──────── DATA RECORDS ────────

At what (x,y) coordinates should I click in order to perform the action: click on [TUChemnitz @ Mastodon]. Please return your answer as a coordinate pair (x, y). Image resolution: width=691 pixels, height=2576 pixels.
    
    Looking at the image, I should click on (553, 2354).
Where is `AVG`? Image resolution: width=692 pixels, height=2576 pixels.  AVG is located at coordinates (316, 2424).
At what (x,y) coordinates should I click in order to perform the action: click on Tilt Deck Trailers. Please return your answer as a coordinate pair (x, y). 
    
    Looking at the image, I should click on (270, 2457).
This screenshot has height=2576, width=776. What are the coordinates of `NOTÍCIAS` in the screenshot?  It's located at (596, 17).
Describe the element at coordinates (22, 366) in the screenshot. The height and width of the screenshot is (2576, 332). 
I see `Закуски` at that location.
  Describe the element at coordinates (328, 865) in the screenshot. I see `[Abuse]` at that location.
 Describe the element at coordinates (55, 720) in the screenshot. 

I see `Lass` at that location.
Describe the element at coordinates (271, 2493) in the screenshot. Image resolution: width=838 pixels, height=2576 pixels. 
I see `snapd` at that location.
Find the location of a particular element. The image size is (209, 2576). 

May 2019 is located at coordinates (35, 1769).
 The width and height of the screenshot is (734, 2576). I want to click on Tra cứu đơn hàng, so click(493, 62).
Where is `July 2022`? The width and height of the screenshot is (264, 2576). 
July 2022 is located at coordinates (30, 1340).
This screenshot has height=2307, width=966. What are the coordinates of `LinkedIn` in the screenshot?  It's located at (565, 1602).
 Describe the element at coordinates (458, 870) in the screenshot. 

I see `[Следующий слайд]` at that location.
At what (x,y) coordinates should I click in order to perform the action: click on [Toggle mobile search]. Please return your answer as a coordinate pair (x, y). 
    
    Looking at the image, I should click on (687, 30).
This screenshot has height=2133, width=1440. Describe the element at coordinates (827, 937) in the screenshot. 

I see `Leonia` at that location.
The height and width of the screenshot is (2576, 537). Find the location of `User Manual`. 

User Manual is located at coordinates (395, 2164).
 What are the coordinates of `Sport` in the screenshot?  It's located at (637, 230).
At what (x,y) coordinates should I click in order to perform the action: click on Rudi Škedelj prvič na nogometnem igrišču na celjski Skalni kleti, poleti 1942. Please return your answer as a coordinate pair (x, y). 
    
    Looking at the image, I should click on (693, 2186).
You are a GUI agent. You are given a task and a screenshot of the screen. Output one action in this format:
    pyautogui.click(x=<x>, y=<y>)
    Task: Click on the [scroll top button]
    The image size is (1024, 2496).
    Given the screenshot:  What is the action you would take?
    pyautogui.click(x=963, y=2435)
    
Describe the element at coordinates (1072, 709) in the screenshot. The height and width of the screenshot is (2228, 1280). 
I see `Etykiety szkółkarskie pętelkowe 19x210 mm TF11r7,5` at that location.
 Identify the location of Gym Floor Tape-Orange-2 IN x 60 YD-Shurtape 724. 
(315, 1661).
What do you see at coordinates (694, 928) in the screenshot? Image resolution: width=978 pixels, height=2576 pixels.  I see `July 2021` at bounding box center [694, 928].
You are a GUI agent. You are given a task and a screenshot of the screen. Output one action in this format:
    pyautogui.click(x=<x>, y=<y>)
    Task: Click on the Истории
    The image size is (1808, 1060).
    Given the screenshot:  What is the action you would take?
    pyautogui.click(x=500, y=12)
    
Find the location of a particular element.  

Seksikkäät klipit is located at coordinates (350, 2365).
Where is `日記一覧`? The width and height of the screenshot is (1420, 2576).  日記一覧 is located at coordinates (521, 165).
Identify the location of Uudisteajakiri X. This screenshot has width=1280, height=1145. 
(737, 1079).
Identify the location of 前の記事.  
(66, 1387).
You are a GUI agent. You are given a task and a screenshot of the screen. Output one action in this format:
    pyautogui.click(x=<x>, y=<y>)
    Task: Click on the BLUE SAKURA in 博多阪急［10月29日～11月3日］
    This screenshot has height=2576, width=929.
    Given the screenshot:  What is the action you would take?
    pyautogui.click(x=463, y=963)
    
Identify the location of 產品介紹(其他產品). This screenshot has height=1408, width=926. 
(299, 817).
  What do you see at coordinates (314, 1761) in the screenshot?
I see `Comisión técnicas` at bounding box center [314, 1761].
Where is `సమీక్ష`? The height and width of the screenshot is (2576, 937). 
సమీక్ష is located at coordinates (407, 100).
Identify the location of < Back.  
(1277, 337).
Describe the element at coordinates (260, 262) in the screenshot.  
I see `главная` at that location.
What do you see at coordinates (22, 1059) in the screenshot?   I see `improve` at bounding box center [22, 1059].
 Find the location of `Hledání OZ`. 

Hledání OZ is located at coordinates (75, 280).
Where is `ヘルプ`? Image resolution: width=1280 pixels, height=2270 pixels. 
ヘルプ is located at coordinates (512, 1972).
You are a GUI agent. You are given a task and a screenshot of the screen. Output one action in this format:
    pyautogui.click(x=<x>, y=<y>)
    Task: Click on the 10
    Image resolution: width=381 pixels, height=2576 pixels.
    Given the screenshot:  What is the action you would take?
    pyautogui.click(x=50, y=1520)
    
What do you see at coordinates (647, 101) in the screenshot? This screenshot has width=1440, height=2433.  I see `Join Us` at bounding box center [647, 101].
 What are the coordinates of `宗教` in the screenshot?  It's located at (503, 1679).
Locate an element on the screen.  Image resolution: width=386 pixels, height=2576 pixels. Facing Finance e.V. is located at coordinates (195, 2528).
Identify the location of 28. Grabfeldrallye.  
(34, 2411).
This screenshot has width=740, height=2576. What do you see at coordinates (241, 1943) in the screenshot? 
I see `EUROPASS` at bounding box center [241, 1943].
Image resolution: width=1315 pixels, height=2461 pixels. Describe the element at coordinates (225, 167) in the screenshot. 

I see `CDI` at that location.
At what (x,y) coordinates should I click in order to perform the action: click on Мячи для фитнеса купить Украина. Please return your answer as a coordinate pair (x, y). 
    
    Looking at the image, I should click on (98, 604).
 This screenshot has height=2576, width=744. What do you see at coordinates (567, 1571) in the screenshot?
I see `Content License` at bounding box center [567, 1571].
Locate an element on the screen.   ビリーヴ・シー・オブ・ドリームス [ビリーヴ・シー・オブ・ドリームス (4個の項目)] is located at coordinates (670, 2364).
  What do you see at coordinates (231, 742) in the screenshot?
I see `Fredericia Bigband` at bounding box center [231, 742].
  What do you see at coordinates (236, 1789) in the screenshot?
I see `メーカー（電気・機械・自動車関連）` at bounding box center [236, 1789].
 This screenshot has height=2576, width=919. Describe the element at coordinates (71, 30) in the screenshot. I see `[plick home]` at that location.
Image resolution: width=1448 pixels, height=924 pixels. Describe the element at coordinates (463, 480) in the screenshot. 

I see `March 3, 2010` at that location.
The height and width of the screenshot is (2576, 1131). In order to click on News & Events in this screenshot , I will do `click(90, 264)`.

────────

> _WHAT NEEDS TO BE DONE_: Copy every line of the data above exactly.

> _SOLUTION TO THIS EXERCISE_:
At what (x,y) coordinates should I click in order to perform the action: click on [TUChemnitz @ Mastodon]. Please return your answer as a coordinate pair (x, y). Image resolution: width=691 pixels, height=2576 pixels.
    
    Looking at the image, I should click on (553, 2354).
Where is `AVG`? Image resolution: width=692 pixels, height=2576 pixels.  AVG is located at coordinates (316, 2424).
At what (x,y) coordinates should I click in order to perform the action: click on Tilt Deck Trailers. Please return your answer as a coordinate pair (x, y). 
    
    Looking at the image, I should click on (270, 2457).
This screenshot has height=2576, width=776. What are the coordinates of `NOTÍCIAS` in the screenshot?  It's located at (596, 17).
Describe the element at coordinates (22, 366) in the screenshot. The height and width of the screenshot is (2576, 332). 
I see `Закуски` at that location.
  Describe the element at coordinates (328, 865) in the screenshot. I see `[Abuse]` at that location.
 Describe the element at coordinates (55, 720) in the screenshot. 

I see `Lass` at that location.
Describe the element at coordinates (271, 2493) in the screenshot. Image resolution: width=838 pixels, height=2576 pixels. 
I see `snapd` at that location.
Find the location of a particular element. The image size is (209, 2576). 

May 2019 is located at coordinates (35, 1769).
 The width and height of the screenshot is (734, 2576). I want to click on Tra cứu đơn hàng, so click(493, 62).
Where is `July 2022`? The width and height of the screenshot is (264, 2576). 
July 2022 is located at coordinates (30, 1340).
This screenshot has height=2307, width=966. What are the coordinates of `LinkedIn` in the screenshot?  It's located at (565, 1602).
 Describe the element at coordinates (458, 870) in the screenshot. 

I see `[Следующий слайд]` at that location.
At what (x,y) coordinates should I click in order to perform the action: click on [Toggle mobile search]. Please return your answer as a coordinate pair (x, y). 
    
    Looking at the image, I should click on (687, 30).
This screenshot has height=2133, width=1440. Describe the element at coordinates (827, 937) in the screenshot. 

I see `Leonia` at that location.
The height and width of the screenshot is (2576, 537). Find the location of `User Manual`. 

User Manual is located at coordinates (395, 2164).
 What are the coordinates of `Sport` in the screenshot?  It's located at (637, 230).
At what (x,y) coordinates should I click in order to perform the action: click on Rudi Škedelj prvič na nogometnem igrišču na celjski Skalni kleti, poleti 1942. Please return your answer as a coordinate pair (x, y). 
    
    Looking at the image, I should click on (693, 2186).
You are a GUI agent. You are given a task and a screenshot of the screen. Output one action in this format:
    pyautogui.click(x=<x>, y=<y>)
    Task: Click on the [scroll top button]
    The image size is (1024, 2496).
    Given the screenshot:  What is the action you would take?
    pyautogui.click(x=963, y=2435)
    
Describe the element at coordinates (1072, 709) in the screenshot. The height and width of the screenshot is (2228, 1280). 
I see `Etykiety szkółkarskie pętelkowe 19x210 mm TF11r7,5` at that location.
 Identify the location of Gym Floor Tape-Orange-2 IN x 60 YD-Shurtape 724. 
(315, 1661).
What do you see at coordinates (694, 928) in the screenshot? Image resolution: width=978 pixels, height=2576 pixels.  I see `July 2021` at bounding box center [694, 928].
You are a GUI agent. You are given a task and a screenshot of the screen. Output one action in this format:
    pyautogui.click(x=<x>, y=<y>)
    Task: Click on the Истории
    The image size is (1808, 1060).
    Given the screenshot:  What is the action you would take?
    pyautogui.click(x=500, y=12)
    
Find the location of a particular element.  

Seksikkäät klipit is located at coordinates (350, 2365).
Where is `日記一覧`? The width and height of the screenshot is (1420, 2576).  日記一覧 is located at coordinates (521, 165).
Identify the location of Uudisteajakiri X. This screenshot has width=1280, height=1145. 
(737, 1079).
Identify the location of 前の記事.  
(66, 1387).
You are a GUI agent. You are given a task and a screenshot of the screen. Output one action in this format:
    pyautogui.click(x=<x>, y=<y>)
    Task: Click on the BLUE SAKURA in 博多阪急［10月29日～11月3日］
    This screenshot has height=2576, width=929.
    Given the screenshot:  What is the action you would take?
    pyautogui.click(x=463, y=963)
    
Identify the location of 產品介紹(其他產品). This screenshot has height=1408, width=926. 
(299, 817).
  What do you see at coordinates (314, 1761) in the screenshot?
I see `Comisión técnicas` at bounding box center [314, 1761].
Where is `సమీక్ష`? The height and width of the screenshot is (2576, 937). 
సమీక్ష is located at coordinates (407, 100).
Identify the location of < Back.  
(1277, 337).
Describe the element at coordinates (260, 262) in the screenshot.  
I see `главная` at that location.
What do you see at coordinates (22, 1059) in the screenshot?   I see `improve` at bounding box center [22, 1059].
 Find the location of `Hledání OZ`. 

Hledání OZ is located at coordinates (75, 280).
Where is `ヘルプ`? Image resolution: width=1280 pixels, height=2270 pixels. 
ヘルプ is located at coordinates (512, 1972).
You are a GUI agent. You are given a task and a screenshot of the screen. Output one action in this format:
    pyautogui.click(x=<x>, y=<y>)
    Task: Click on the 10
    Image resolution: width=381 pixels, height=2576 pixels.
    Given the screenshot:  What is the action you would take?
    pyautogui.click(x=50, y=1520)
    
What do you see at coordinates (647, 101) in the screenshot? This screenshot has width=1440, height=2433.  I see `Join Us` at bounding box center [647, 101].
 What are the coordinates of `宗教` in the screenshot?  It's located at (503, 1679).
Locate an element on the screen.  Image resolution: width=386 pixels, height=2576 pixels. Facing Finance e.V. is located at coordinates (195, 2528).
Identify the location of 28. Grabfeldrallye.  
(34, 2411).
This screenshot has width=740, height=2576. What do you see at coordinates (241, 1943) in the screenshot? 
I see `EUROPASS` at bounding box center [241, 1943].
Image resolution: width=1315 pixels, height=2461 pixels. Describe the element at coordinates (225, 167) in the screenshot. 

I see `CDI` at that location.
At what (x,y) coordinates should I click in order to perform the action: click on Мячи для фитнеса купить Украина. Please return your answer as a coordinate pair (x, y). 
    
    Looking at the image, I should click on (98, 604).
 This screenshot has height=2576, width=744. What do you see at coordinates (567, 1571) in the screenshot?
I see `Content License` at bounding box center [567, 1571].
Locate an element on the screen.   ビリーヴ・シー・オブ・ドリームス [ビリーヴ・シー・オブ・ドリームス (4個の項目)] is located at coordinates (670, 2364).
  What do you see at coordinates (231, 742) in the screenshot?
I see `Fredericia Bigband` at bounding box center [231, 742].
  What do you see at coordinates (236, 1789) in the screenshot?
I see `メーカー（電気・機械・自動車関連）` at bounding box center [236, 1789].
 This screenshot has height=2576, width=919. Describe the element at coordinates (71, 30) in the screenshot. I see `[plick home]` at that location.
Image resolution: width=1448 pixels, height=924 pixels. Describe the element at coordinates (463, 480) in the screenshot. 

I see `March 3, 2010` at that location.
The height and width of the screenshot is (2576, 1131). In order to click on News & Events in this screenshot , I will do `click(90, 264)`.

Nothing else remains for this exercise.